Exercise details:
An exact transcription of every entry is required. Images are not part of it.

Working data:
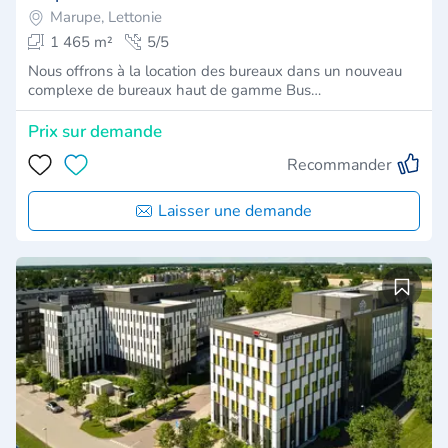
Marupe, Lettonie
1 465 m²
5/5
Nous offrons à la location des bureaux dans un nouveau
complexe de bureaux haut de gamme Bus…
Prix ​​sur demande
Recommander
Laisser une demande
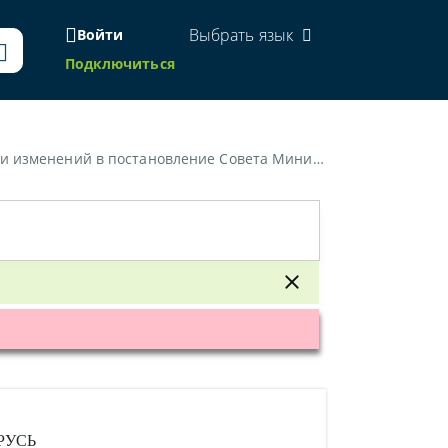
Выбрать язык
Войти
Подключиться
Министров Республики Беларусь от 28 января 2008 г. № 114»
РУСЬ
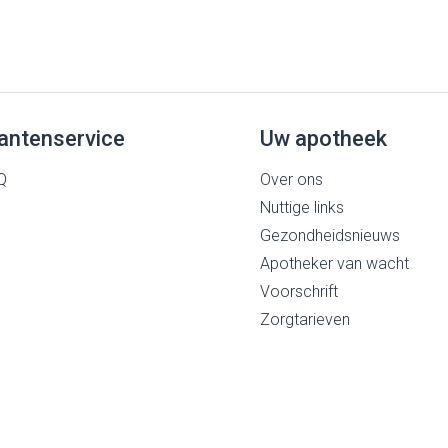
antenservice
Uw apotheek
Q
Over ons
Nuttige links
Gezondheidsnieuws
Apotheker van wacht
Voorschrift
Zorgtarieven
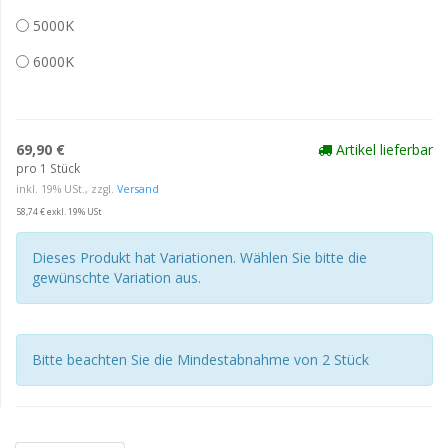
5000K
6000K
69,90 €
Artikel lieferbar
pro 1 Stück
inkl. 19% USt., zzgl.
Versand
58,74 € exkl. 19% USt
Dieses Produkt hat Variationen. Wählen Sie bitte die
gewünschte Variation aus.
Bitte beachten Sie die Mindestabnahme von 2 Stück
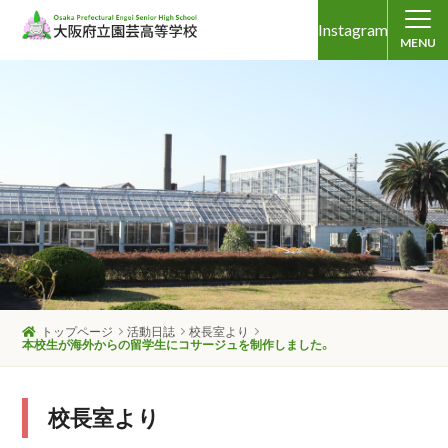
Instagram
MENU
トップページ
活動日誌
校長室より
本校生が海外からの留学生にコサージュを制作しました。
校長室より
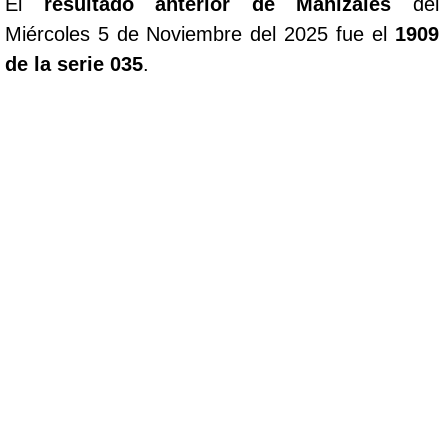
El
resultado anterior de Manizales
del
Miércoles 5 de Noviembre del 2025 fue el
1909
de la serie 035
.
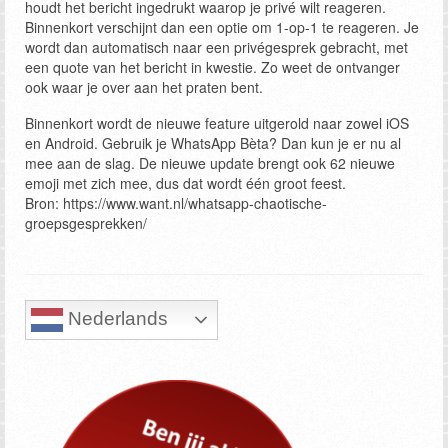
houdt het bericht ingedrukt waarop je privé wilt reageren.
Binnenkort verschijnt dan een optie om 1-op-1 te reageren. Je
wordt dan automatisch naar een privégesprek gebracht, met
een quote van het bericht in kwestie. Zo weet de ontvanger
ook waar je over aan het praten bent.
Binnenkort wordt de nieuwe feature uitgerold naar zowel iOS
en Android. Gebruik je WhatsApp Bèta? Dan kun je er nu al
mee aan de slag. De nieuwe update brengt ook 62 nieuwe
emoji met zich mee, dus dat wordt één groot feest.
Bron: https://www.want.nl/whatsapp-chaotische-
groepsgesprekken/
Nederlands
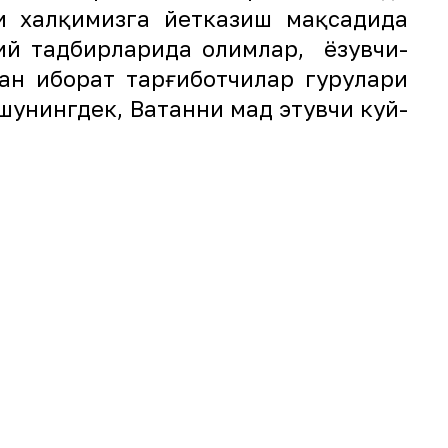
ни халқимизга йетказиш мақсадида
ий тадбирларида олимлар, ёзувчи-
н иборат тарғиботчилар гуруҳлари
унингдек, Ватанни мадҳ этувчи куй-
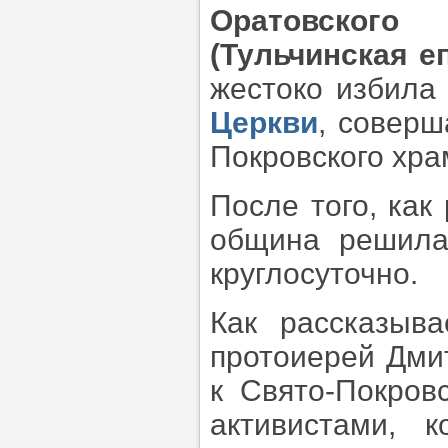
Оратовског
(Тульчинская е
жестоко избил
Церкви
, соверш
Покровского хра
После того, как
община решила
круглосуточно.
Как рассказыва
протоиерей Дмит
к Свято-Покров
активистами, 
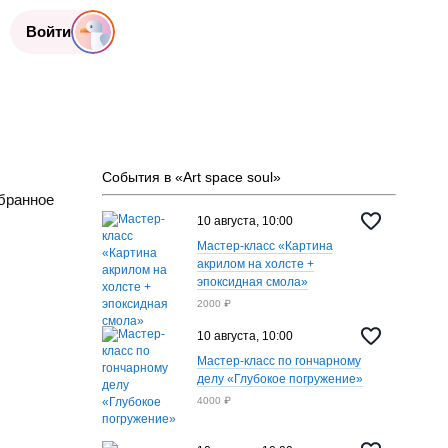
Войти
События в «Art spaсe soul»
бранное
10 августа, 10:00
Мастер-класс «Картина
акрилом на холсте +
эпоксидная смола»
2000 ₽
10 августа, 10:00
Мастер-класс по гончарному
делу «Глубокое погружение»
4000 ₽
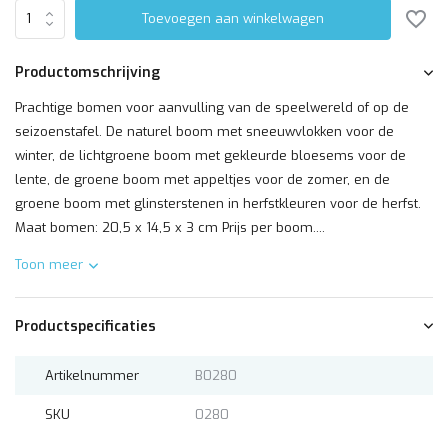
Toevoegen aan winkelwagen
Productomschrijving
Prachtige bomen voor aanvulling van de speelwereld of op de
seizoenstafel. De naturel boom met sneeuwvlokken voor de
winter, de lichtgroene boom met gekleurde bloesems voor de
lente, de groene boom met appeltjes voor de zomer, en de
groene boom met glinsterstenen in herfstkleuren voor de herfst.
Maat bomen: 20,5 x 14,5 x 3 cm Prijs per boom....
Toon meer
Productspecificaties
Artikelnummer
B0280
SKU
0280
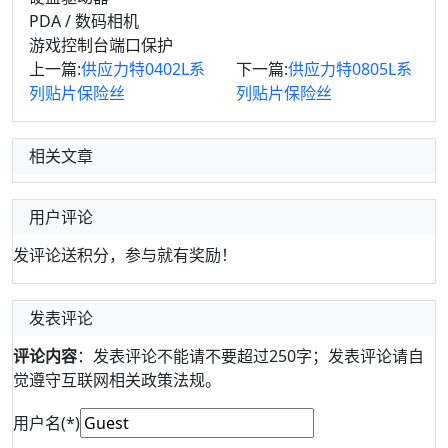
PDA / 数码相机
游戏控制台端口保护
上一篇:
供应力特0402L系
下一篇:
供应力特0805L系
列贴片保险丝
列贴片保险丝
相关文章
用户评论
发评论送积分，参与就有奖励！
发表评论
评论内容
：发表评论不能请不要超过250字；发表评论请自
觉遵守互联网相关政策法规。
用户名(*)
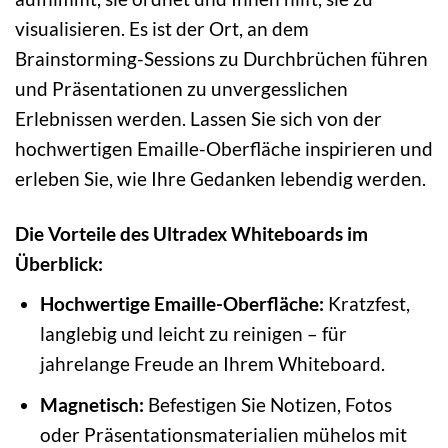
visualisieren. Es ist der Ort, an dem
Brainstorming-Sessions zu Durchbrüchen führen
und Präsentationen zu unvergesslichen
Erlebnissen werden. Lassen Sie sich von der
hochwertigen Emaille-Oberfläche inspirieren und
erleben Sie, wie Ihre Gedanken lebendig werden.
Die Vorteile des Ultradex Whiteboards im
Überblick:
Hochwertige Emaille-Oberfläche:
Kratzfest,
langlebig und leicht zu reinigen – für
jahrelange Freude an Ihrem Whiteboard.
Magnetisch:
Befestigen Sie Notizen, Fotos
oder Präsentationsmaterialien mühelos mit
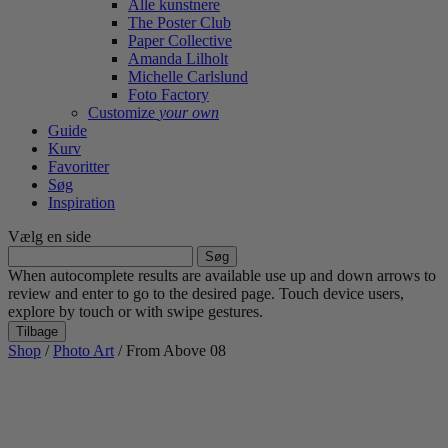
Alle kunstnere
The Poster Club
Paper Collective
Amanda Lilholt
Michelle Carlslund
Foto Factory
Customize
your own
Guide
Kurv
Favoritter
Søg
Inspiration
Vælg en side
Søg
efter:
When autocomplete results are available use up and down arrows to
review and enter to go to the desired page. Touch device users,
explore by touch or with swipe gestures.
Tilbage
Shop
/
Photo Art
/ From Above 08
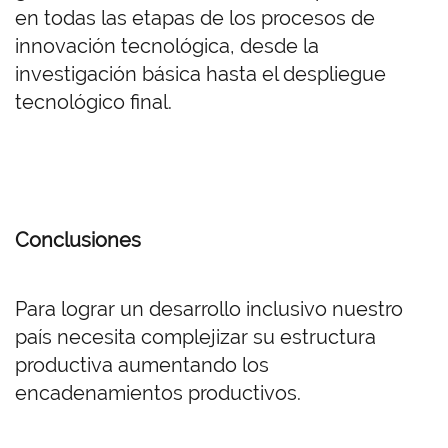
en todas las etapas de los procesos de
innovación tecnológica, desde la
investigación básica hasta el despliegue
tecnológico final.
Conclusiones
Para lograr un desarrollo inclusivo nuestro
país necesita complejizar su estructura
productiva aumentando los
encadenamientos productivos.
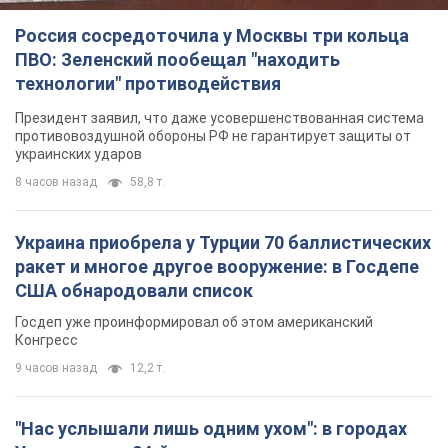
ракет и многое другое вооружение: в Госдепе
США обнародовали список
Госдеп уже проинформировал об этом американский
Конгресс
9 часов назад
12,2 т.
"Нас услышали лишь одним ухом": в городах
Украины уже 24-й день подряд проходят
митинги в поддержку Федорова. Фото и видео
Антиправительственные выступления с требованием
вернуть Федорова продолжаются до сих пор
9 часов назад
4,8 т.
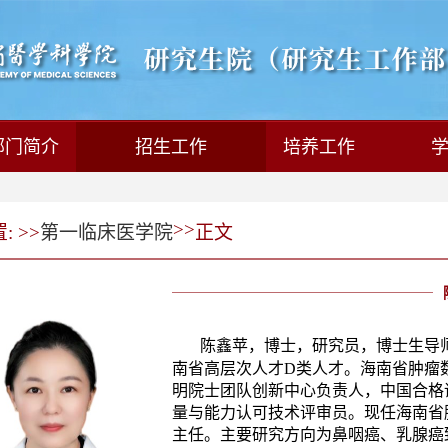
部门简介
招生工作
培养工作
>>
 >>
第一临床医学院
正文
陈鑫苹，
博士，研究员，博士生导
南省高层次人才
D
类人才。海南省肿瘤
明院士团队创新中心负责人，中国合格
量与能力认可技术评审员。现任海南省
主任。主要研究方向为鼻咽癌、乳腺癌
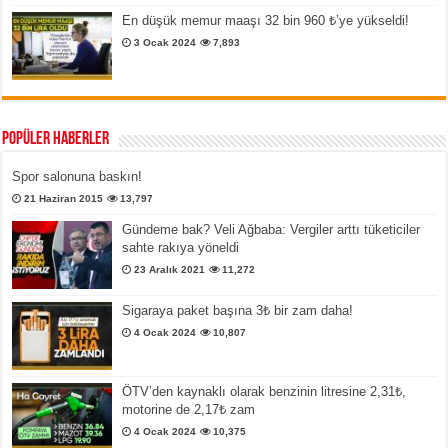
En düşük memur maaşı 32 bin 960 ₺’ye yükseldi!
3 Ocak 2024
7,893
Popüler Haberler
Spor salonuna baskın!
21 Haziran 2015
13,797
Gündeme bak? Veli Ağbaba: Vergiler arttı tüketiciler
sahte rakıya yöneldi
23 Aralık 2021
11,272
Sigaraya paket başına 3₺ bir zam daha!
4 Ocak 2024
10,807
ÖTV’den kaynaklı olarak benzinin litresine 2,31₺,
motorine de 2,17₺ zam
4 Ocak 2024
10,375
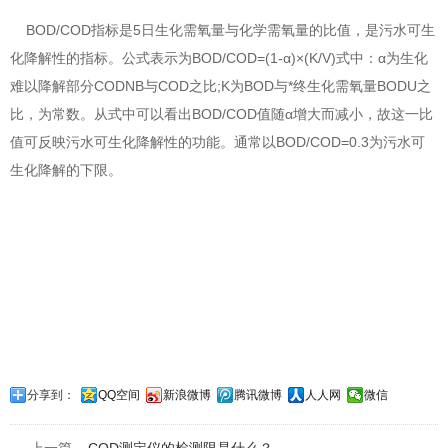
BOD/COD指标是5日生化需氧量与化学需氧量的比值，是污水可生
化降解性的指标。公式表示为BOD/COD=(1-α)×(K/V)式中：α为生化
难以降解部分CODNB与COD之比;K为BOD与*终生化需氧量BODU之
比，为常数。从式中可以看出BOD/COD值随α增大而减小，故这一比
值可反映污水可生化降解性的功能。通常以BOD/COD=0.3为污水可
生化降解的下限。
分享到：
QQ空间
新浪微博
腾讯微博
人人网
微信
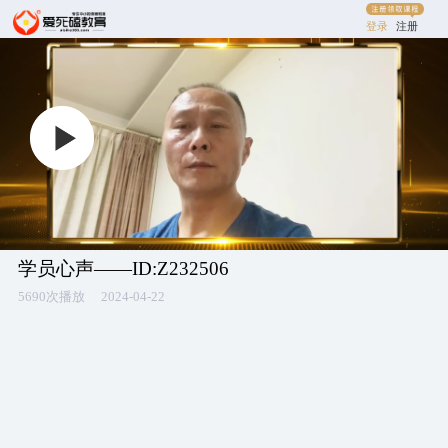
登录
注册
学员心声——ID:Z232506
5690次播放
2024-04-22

Result:
Marupe, Lettonie
1 465 m²
5/5
Nous offrons à la location des bureaux dans un nouveau
complexe de bureaux haut de gamme Bus…
Prix ​​sur demande
Recommander
Laisser une demande
Выбрать язык
Войти
Подключиться
Министров Республики Беларусь от 28 января 2008 г. № 114»
РУСЬ
antenservice
Uw apotheek
Q
Over ons
Nuttige links
Gezondheidsnieuws
Apotheker van wacht
Voorschrift
Zorgtarieven
5000K
6000K
69,90 €
Artikel lieferbar
pro 1 Stück
inkl. 19% USt., zzgl.
Versand
58,74 € exkl. 19% USt
Dieses Produkt hat Variationen. Wählen Sie bitte die
gewünschte Variation aus.
Bitte beachten Sie die Mindestabnahme von 2 Stück
Instagram
MENU
トップページ
活動日誌
校長室より
本校生が海外からの留学生にコサージュを制作しました。
校長室より
El
resultado anterior de Manizales
del
Miércoles 5 de Noviembre del 2025 fue el
1909
de la serie 035
.
houdt het bericht ingedrukt waarop je privé wilt reageren.
Binnenkort verschijnt dan een optie om 1-op-1 te reageren. Je
wordt dan automatisch naar een privégesprek gebracht, met
een quote van het bericht in kwestie. Zo weet de ontvanger
ook waar je over aan het praten bent.
Binnenkort wordt de nieuwe feature uitgerold naar zowel iOS
en Android. Gebruik je WhatsApp Bèta? Dan kun je er nu al
mee aan de slag. De nieuwe update brengt ook 62 nieuwe
emoji met zich mee, dus dat wordt één groot feest.
Bron: https://www.want.nl/whatsapp-chaotische-
groepsgesprekken/
Nederlands
ни халқимизга йетказиш мақсадида
ий тадбирларида олимлар, ёзувчи-
н иборат тарғиботчилар гуруҳлари
унингдек, Ватанни мадҳ этувчи куй-
Оратовског
(Тульчинская е
жестоко избил
Церкви
, соверш
Покровского хра
После того, как
община решила
круглосуточно.
Как рассказыва
протоиерей Дмит
к Свято-Покров
активистами, 
Войти
События в «Art spaсe soul»
бранное
10 августа, 10:00
Мастер-класс «Картина
акрилом на холсте +
эпоксидная смола»
2000 ₽
10 августа, 10:00
Мастер-класс по гончарному
делу «Глубокое погружение»
4000 ₽
Toevoegen aan winkelwagen
Productomschrijving
Prachtige bomen voor aanvulling van de speelwereld of op de
seizoenstafel. De naturel boom met sneeuwvlokken voor de
winter, de lichtgroene boom met gekleurde bloesems voor de
lente, de groene boom met appeltjes voor de zomer, en de
groene boom met glinsterstenen in herfstkleuren voor de herfst.
Maat bomen: 20,5 x 14,5 x 3 cm Prijs per boom....
Toon meer
Productspecificaties
Artikelnummer
B0280
SKU
0280
PDA / 数码相机
游戏控制台端口保护
上一篇:
供应力特0402L系
下一篇:
供应力特0805L系
列贴片保险丝
列贴片保险丝
相关文章
用户评论
发评论送积分，参与就有奖励！
发表评论
评论内容
：发表评论不能请不要超过250字；发表评论请自
觉遵守互联网相关政策法规。
用户名(*)
visualisieren. Es ist der Ort, an dem
Brainstorming-Sessions zu Durchbrüchen führen
und Präsentationen zu unvergesslichen
Erlebnissen werden. Lassen Sie sich von der
hochwertigen Emaille-Oberfläche inspirieren und
erleben Sie, wie Ihre Gedanken lebendig werden.
Die Vorteile des Ultradex Whiteboards im
Überblick:
Hochwertige Emaille-Oberfläche:
Kratzfest,
langlebig und leicht zu reinigen – für
jahrelange Freude an Ihrem Whiteboard.
Magnetisch:
Befestigen Sie Notizen, Fotos
oder Präsentationsmaterialien mühelos mit
Alle kunstnere
The Poster Club
Paper Collective
Amanda Lilholt
Michelle Carlslund
Foto Factory
Customize
your own
Guide
Kurv
Favoritter
Søg
Inspiration
Vælg en side
Søg
efter:
When autocomplete results are available use up and down arrows to
review and enter to go to the desired page. Touch device users,
explore by touch or with swipe gestures.
Tilbage
Shop
/
Photo Art
/ From Above 08
en todas las etapas de los procesos de
innovación tecnológica, desde la
investigación básica hasta el despliegue
tecnológico final.
Conclusiones
Para lograr un desarrollo inclusivo nuestro
país necesita complejizar su estructura
productiva aumentando los
encadenamientos productivos.
ракет и многое другое вооружение: в Госдепе
США обнародовали список
Госдеп уже проинформировал об этом американский
Конгресс
9 часов назад
12,2 т.
"Нас услышали лишь одним ухом": в городах
Украины уже 24-й день подряд проходят
митинги в поддержку Федорова. Фото и видео
Антиправительственные выступления с требованием
вернуть Федорова продолжаются до сих пор
9 часов назад
4,8 т.
部门简介
招生工作
培养工作
>>
 >>
第一临床医学院
正文
陈鑫苹，
博士，研究员，博士生导
南省高层次人才
D
类人才。海南省肿瘤
明院士团队创新中心负责人，中国合格
量与能力认可技术评审员。现任海南省
主任。主要研究方向为鼻咽癌、乳腺癌
En düşük memur maaşı 32 bin 960 ₺’ye yükseldi!
3 Ocak 2024
7,893
Popüler Haberler
Spor salonuna baskın!
21 Haziran 2015
13,797
Gündeme bak? Veli Ağbaba: Vergiler arttı tüketiciler
sahte rakıya yöneldi
23 Aralık 2021
11,272
Sigaraya paket başına 3₺ bir zam daha!
4 Ocak 2024
10,807
ÖTV’den kaynaklı olarak benzinin litresine 2,31₺,
motorine de 2,17₺ zam
4 Ocak 2024
10,375
BOD/COD指标是5日生化需氧量与化学需氧量的比值，是污水可生
化降解性的指标。公式表示为BOD/COD=(1-α)×(K/V)式中：α为生化
难以降解部分CODNB与COD之比;K为BOD与*终生化需氧量BODU之
比，为常数。从式中可以看出BOD/COD值随α增大而减小，故这一比
值可反映污水可生化降解性的功能。通常以BOD/COD=0.3为污水可
生化降解的下限。
分享到：
QQ空间
新浪微博
腾讯微博
人人网
微信
登录
注册
学员心声——ID:Z232506
5690次播放
2024-04-22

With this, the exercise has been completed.